[Collected data entries]
---+---

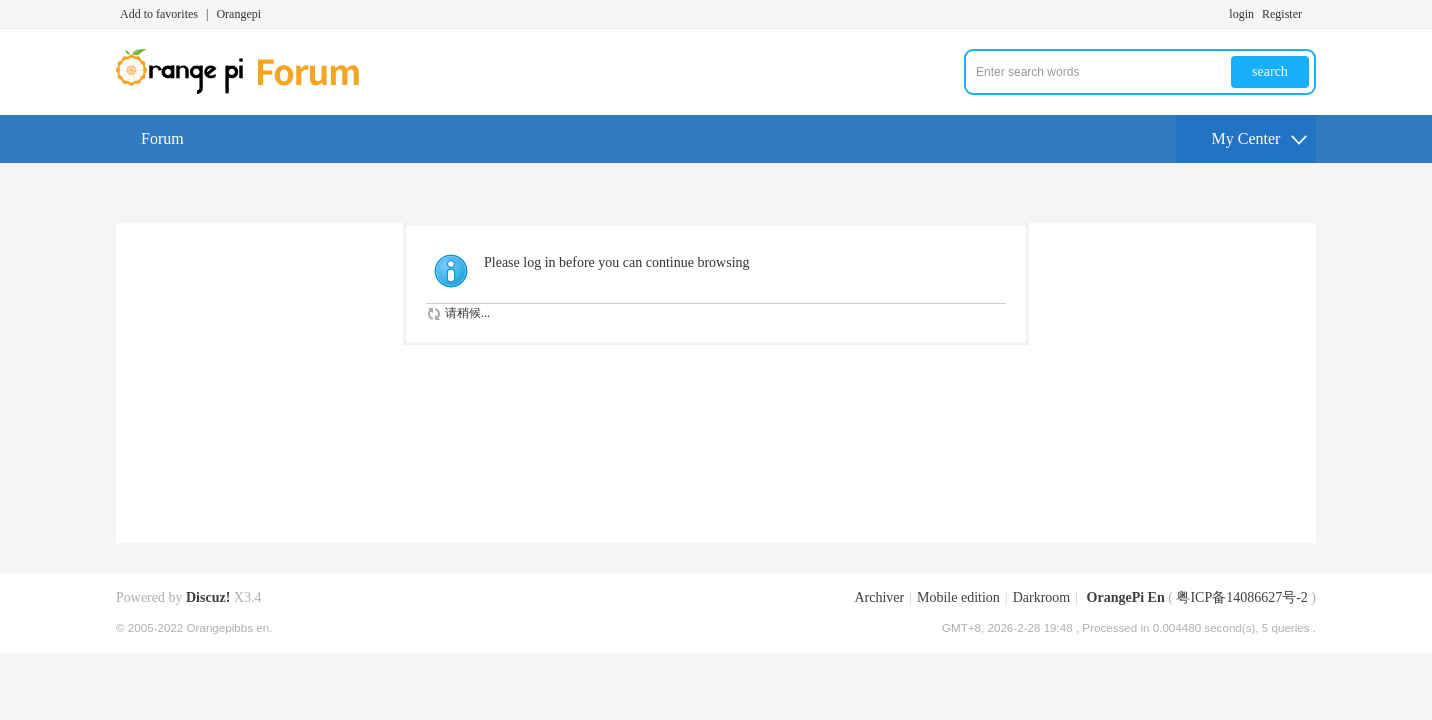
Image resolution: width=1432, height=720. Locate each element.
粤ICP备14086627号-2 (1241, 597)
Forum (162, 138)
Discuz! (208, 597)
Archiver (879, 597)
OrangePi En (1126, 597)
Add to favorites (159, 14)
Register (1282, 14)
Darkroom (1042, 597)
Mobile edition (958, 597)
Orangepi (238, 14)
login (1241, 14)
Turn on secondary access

---+---

* **BRIEF**:
Quote only the lines from the one containing "Mobile edition (958, 597)" through the final line of the records, with both ends included.

* **FINAL ANSWER**:
Mobile edition (958, 597)
Orangepi (238, 14)
login (1241, 14)
Turn on secondary access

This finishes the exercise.